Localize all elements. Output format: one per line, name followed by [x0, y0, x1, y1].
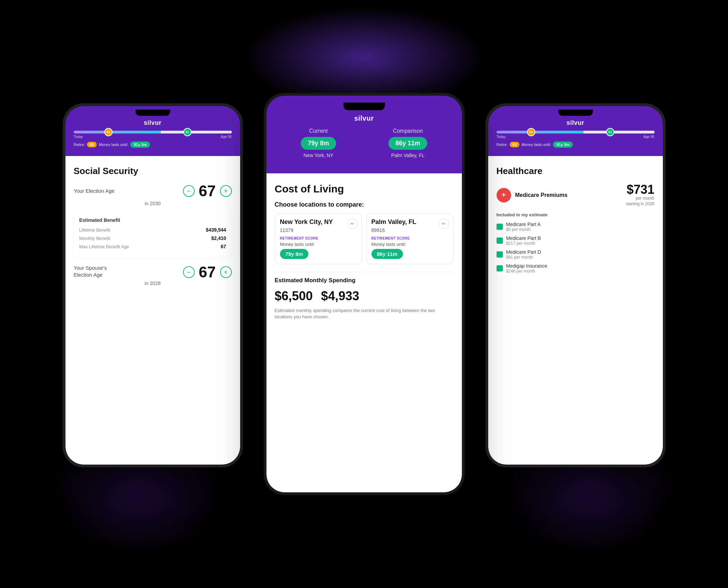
left-slider-labels: Today Age 95	[74, 135, 232, 139]
hc-item-d-sub: $91 per month	[506, 255, 541, 260]
loc1-money-label: Money lasts until:	[280, 242, 357, 247]
left-phone-body: Social Security Your Election Age − 67 +…	[65, 156, 240, 465]
max-age-value: 67	[221, 244, 226, 249]
comparison-label: Comparison	[393, 128, 423, 134]
col-title: Cost of Living	[275, 183, 454, 195]
right-phone: silvur 65 91 Today Age 95 Retire: 65	[485, 103, 666, 467]
hc-item-d-text: Medicare Part D $91 per month	[506, 249, 541, 260]
hc-dot-a	[497, 224, 503, 230]
location-card-1[interactable]: New York City, NY 11379 ✏ RETIREMENT SCO…	[275, 213, 362, 264]
medicare-sub1: per month	[626, 196, 654, 201]
benefit-row-max-age: Max Lifetime Benefit Age 67	[79, 244, 226, 249]
loc1-edit-btn[interactable]: ✏	[347, 218, 358, 229]
election-age-minus-btn[interactable]: −	[183, 185, 195, 197]
lifetime-benefit-label: Lifetime Benefit	[79, 227, 111, 233]
benefit-card-title: Estimated Benefit	[79, 217, 226, 223]
medicare-price: $731 per month starting in 2028	[626, 183, 654, 207]
benefit-card: Estimated Benefit Lifetime Benefit $439,…	[74, 212, 232, 258]
center-phone: silvur Current 79y 8m New York, NY Compa…	[264, 93, 465, 495]
election-age-value: 67	[199, 183, 216, 199]
right-slider-thumb-age[interactable]: 91	[606, 128, 614, 136]
current-col: Current 79y 8m New York, NY	[301, 128, 336, 158]
election-age-row: Your Election Age − 67 +	[74, 183, 232, 199]
spending-row: $6,500 $4,933	[275, 289, 454, 303]
right-slider-labels: Today Age 95	[497, 135, 655, 139]
current-label: Current	[309, 128, 327, 134]
hc-item-medigap-text: Medigap Insurance $246 per month	[506, 263, 547, 274]
left-phone-notch	[135, 110, 170, 116]
left-slider-track[interactable]: 65 91	[74, 131, 232, 133]
spouse-age-plus-btn[interactable]: +	[220, 266, 232, 278]
monthly-title: Estimated Monthly Spending	[275, 277, 454, 284]
right-phone-body: Healthcare + Medicare Premiums $731 per …	[488, 156, 663, 465]
hc-item-a-sub: $0 per month	[506, 227, 541, 232]
loc1-city: New York City, NY	[280, 218, 357, 226]
hc-item-a-text: Medicare Part A $0 per month	[506, 222, 541, 232]
right-phone-notch	[558, 110, 593, 116]
included-label: Included in my estimate	[497, 212, 655, 217]
comparison-header: Current 79y 8m New York, NY Comparison 8…	[275, 128, 454, 158]
right-slider-track[interactable]: 65 91	[497, 131, 655, 133]
comparison-badge: 86y 11m	[388, 137, 427, 150]
medicare-row: + Medicare Premiums $731 per month start…	[497, 183, 655, 207]
hc-dot-medigap	[497, 265, 503, 271]
spending-val-2: $4,933	[321, 289, 359, 303]
hc-item-b: Medicare Part B $217 per month	[497, 235, 655, 246]
left-app-title: silvur	[74, 119, 232, 127]
spending-val-1: $6,500	[275, 289, 313, 303]
loc2-badge: 86y 11m	[371, 249, 403, 259]
spouse-label: Your Spouse's Election Age	[74, 265, 119, 278]
medicare-icon: +	[497, 188, 511, 202]
left-money-badge: 91y 3m	[130, 141, 150, 148]
loc2-score-label: RETIREMENT SCORE	[371, 236, 448, 240]
max-age-label: Max Lifetime Benefit Age	[79, 244, 129, 249]
election-age-label: Your Election Age	[74, 188, 115, 194]
left-slider-thumb-age[interactable]: 91	[183, 128, 192, 136]
election-age-plus-btn[interactable]: +	[220, 185, 232, 197]
hc-item-d: Medicare Part D $91 per month	[497, 249, 655, 260]
hc-item-medigap-sub: $246 per month	[506, 269, 547, 274]
spouse-age-minus-btn[interactable]: −	[183, 266, 195, 278]
center-phone-notch	[343, 103, 385, 110]
medicare-label: Medicare Premiums	[515, 192, 626, 198]
comparison-city: Palm Valley, FL	[391, 153, 424, 158]
election-age-year: in 2030	[74, 201, 232, 206]
loc1-badge: 79y 8m	[280, 249, 309, 259]
hc-item-a-name: Medicare Part A	[506, 222, 541, 227]
hc-item-a: Medicare Part A $0 per month	[497, 222, 655, 232]
lifetime-benefit-value: $439,544	[206, 227, 226, 233]
center-phone-body: Cost of Living Choose locations to compa…	[266, 173, 462, 492]
medicare-sub2: starting in 2028	[626, 201, 654, 207]
spouse-age-year: in 2028	[74, 280, 232, 286]
loc2-zip: 89916	[371, 227, 448, 233]
hc-item-b-text: Medicare Part B $217 per month	[506, 235, 541, 246]
right-money-badge: 91y 3m	[553, 141, 573, 148]
right-slider-thumb-retire[interactable]: 65	[527, 128, 535, 136]
right-app-title: silvur	[497, 119, 655, 127]
monthly-benefit-label: Monthly Benefit	[79, 236, 111, 241]
hc-item-b-name: Medicare Part B	[506, 235, 541, 241]
benefit-row-monthly: Monthly Benefit $2,410	[79, 235, 226, 241]
spending-desc: Estimated monthly spending compares the …	[275, 308, 454, 320]
spouse-row: Your Spouse's Election Age − 67 +	[74, 265, 232, 280]
left-phone: silvur 65 91 Today Age 95 Retire: 65	[63, 103, 243, 467]
hc-item-medigap-name: Medigap Insurance	[506, 263, 547, 269]
hc-item-medigap: Medigap Insurance $246 per month	[497, 263, 655, 274]
left-retire-row: Retire: 65 Money lasts until: 91y 3m	[74, 141, 232, 148]
medicare-amount: $731	[626, 183, 654, 196]
benefit-row-lifetime: Lifetime Benefit $439,544	[79, 227, 226, 233]
location-card-2[interactable]: Palm Valley, FL 89916 ✏ RETIREMENT SCORE…	[366, 213, 454, 264]
right-retire-row: Retire: 65 Money lasts until: 91y 3m	[497, 141, 655, 148]
center-app-title: silvur	[275, 114, 454, 122]
left-slider-thumb-retire[interactable]: 65	[104, 128, 113, 136]
hc-dot-b	[497, 237, 503, 244]
current-city: New York, NY	[304, 153, 333, 158]
spouse-age-value: 67	[199, 265, 216, 280]
hc-item-d-name: Medicare Part D	[506, 249, 541, 255]
divider	[275, 272, 454, 272]
loc2-edit-btn[interactable]: ✏	[439, 218, 449, 229]
location-cards: New York City, NY 11379 ✏ RETIREMENT SCO…	[275, 213, 454, 264]
choose-label: Choose locations to compare:	[275, 201, 454, 208]
age-controls: − 67 +	[183, 183, 232, 199]
hc-item-b-sub: $217 per month	[506, 241, 541, 246]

WHAT YOU HAVE TO DO => Copy every record exactly, without the pictures.

REPLY TO THE TASK =>
Localize all elements. Output format: one per line, name followed by [x0, y0, x1, y1].
left-slider-labels: Today Age 95	[74, 135, 232, 139]
hc-item-d-sub: $91 per month	[506, 255, 541, 260]
loc1-money-label: Money lasts until:	[280, 242, 357, 247]
left-phone-body: Social Security Your Election Age − 67 +…	[65, 156, 240, 465]
max-age-value: 67	[221, 244, 226, 249]
comparison-label: Comparison	[393, 128, 423, 134]
col-title: Cost of Living	[275, 183, 454, 195]
right-phone: silvur 65 91 Today Age 95 Retire: 65	[485, 103, 666, 467]
hc-item-d-text: Medicare Part D $91 per month	[506, 249, 541, 260]
hc-dot-a	[497, 224, 503, 230]
location-card-1[interactable]: New York City, NY 11379 ✏ RETIREMENT SCO…	[275, 213, 362, 264]
medicare-sub1: per month	[626, 196, 654, 201]
benefit-row-max-age: Max Lifetime Benefit Age 67	[79, 244, 226, 249]
loc1-edit-btn[interactable]: ✏	[347, 218, 358, 229]
election-age-minus-btn[interactable]: −	[183, 185, 195, 197]
lifetime-benefit-label: Lifetime Benefit	[79, 227, 111, 233]
benefit-card-title: Estimated Benefit	[79, 217, 226, 223]
medicare-price: $731 per month starting in 2028	[626, 183, 654, 207]
benefit-card: Estimated Benefit Lifetime Benefit $439,…	[74, 212, 232, 258]
center-phone: silvur Current 79y 8m New York, NY Compa…	[264, 93, 465, 495]
election-age-value: 67	[199, 183, 216, 199]
right-slider-thumb-age[interactable]: 91	[606, 128, 614, 136]
current-col: Current 79y 8m New York, NY	[301, 128, 336, 158]
election-age-row: Your Election Age − 67 +	[74, 183, 232, 199]
spending-row: $6,500 $4,933	[275, 289, 454, 303]
right-slider-labels: Today Age 95	[497, 135, 655, 139]
current-label: Current	[309, 128, 327, 134]
hc-item-medigap-text: Medigap Insurance $246 per month	[506, 263, 547, 274]
left-phone-notch	[135, 110, 170, 116]
left-slider-track[interactable]: 65 91	[74, 131, 232, 133]
spouse-age-plus-btn[interactable]: +	[220, 266, 232, 278]
monthly-title: Estimated Monthly Spending	[275, 277, 454, 284]
right-phone-body: Healthcare + Medicare Premiums $731 per …	[488, 156, 663, 465]
hc-item-a-sub: $0 per month	[506, 227, 541, 232]
loc1-city: New York City, NY	[280, 218, 357, 226]
hc-item-a-text: Medicare Part A $0 per month	[506, 222, 541, 232]
right-phone-notch	[558, 110, 593, 116]
included-label: Included in my estimate	[497, 212, 655, 217]
comparison-header: Current 79y 8m New York, NY Comparison 8…	[275, 128, 454, 158]
right-slider-track[interactable]: 65 91	[497, 131, 655, 133]
comparison-badge: 86y 11m	[388, 137, 427, 150]
medicare-row: + Medicare Premiums $731 per month start…	[497, 183, 655, 207]
hc-dot-medigap	[497, 265, 503, 271]
spending-val-2: $4,933	[321, 289, 359, 303]
hc-item-b: Medicare Part B $217 per month	[497, 235, 655, 246]
left-app-title: silvur	[74, 119, 232, 127]
spending-val-1: $6,500	[275, 289, 313, 303]
loc2-badge: 86y 11m	[371, 249, 403, 259]
spouse-label: Your Spouse's Election Age	[74, 265, 119, 278]
medicare-icon: +	[497, 188, 511, 202]
left-money-badge: 91y 3m	[130, 141, 150, 148]
loc2-score-label: RETIREMENT SCORE	[371, 236, 448, 240]
max-age-label: Max Lifetime Benefit Age	[79, 244, 129, 249]
election-age-label: Your Election Age	[74, 188, 115, 194]
left-slider-thumb-age[interactable]: 91	[183, 128, 192, 136]
election-age-plus-btn[interactable]: +	[220, 185, 232, 197]
hc-item-d: Medicare Part D $91 per month	[497, 249, 655, 260]
hc-item-medigap-sub: $246 per month	[506, 269, 547, 274]
spouse-age-minus-btn[interactable]: −	[183, 266, 195, 278]
center-phone-notch	[343, 103, 385, 110]
medicare-label: Medicare Premiums	[515, 192, 626, 198]
comparison-city: Palm Valley, FL	[391, 153, 424, 158]
election-age-year: in 2030	[74, 201, 232, 206]
loc1-badge: 79y 8m	[280, 249, 309, 259]
hc-item-a-name: Medicare Part A	[506, 222, 541, 227]
hc-item-a: Medicare Part A $0 per month	[497, 222, 655, 232]
lifetime-benefit-value: $439,544	[206, 227, 226, 233]
center-phone-body: Cost of Living Choose locations to compa…	[266, 173, 462, 492]
medicare-sub2: starting in 2028	[626, 201, 654, 207]
spouse-age-year: in 2028	[74, 280, 232, 286]
loc2-zip: 89916	[371, 227, 448, 233]
hc-item-b-text: Medicare Part B $217 per month	[506, 235, 541, 246]
right-money-badge: 91y 3m	[553, 141, 573, 148]
right-slider-thumb-retire[interactable]: 65	[527, 128, 535, 136]
right-app-title: silvur	[497, 119, 655, 127]
monthly-benefit-label: Monthly Benefit	[79, 236, 111, 241]
hc-item-b-name: Medicare Part B	[506, 235, 541, 241]
benefit-row-monthly: Monthly Benefit $2,410	[79, 235, 226, 241]
spending-desc: Estimated monthly spending compares the …	[275, 308, 454, 320]
spouse-row: Your Spouse's Election Age − 67 +	[74, 265, 232, 280]
left-phone: silvur 65 91 Today Age 95 Retire: 65	[63, 103, 243, 467]
hc-item-medigap-name: Medigap Insurance	[506, 263, 547, 269]
hc-item-medigap: Medigap Insurance $246 per month	[497, 263, 655, 274]
left-retire-row: Retire: 65 Money lasts until: 91y 3m	[74, 141, 232, 148]
medicare-amount: $731	[626, 183, 654, 196]
benefit-row-lifetime: Lifetime Benefit $439,544	[79, 227, 226, 233]
location-card-2[interactable]: Palm Valley, FL 89916 ✏ RETIREMENT SCORE…	[366, 213, 454, 264]
right-retire-row: Retire: 65 Money lasts until: 91y 3m	[497, 141, 655, 148]
center-app-title: silvur	[275, 114, 454, 122]
left-slider-thumb-retire[interactable]: 65	[104, 128, 113, 136]
hc-dot-b	[497, 237, 503, 244]
current-city: New York, NY	[304, 153, 333, 158]
spouse-age-value: 67	[199, 265, 216, 280]
hc-item-d-name: Medicare Part D	[506, 249, 541, 255]
divider	[275, 272, 454, 272]
loc2-edit-btn[interactable]: ✏	[439, 218, 449, 229]
location-cards: New York City, NY 11379 ✏ RETIREMENT SCO…	[275, 213, 454, 264]
choose-label: Choose locations to compare:	[275, 201, 454, 208]
age-controls: − 67 +	[183, 183, 232, 199]
hc-item-b-sub: $217 per month	[506, 241, 541, 246]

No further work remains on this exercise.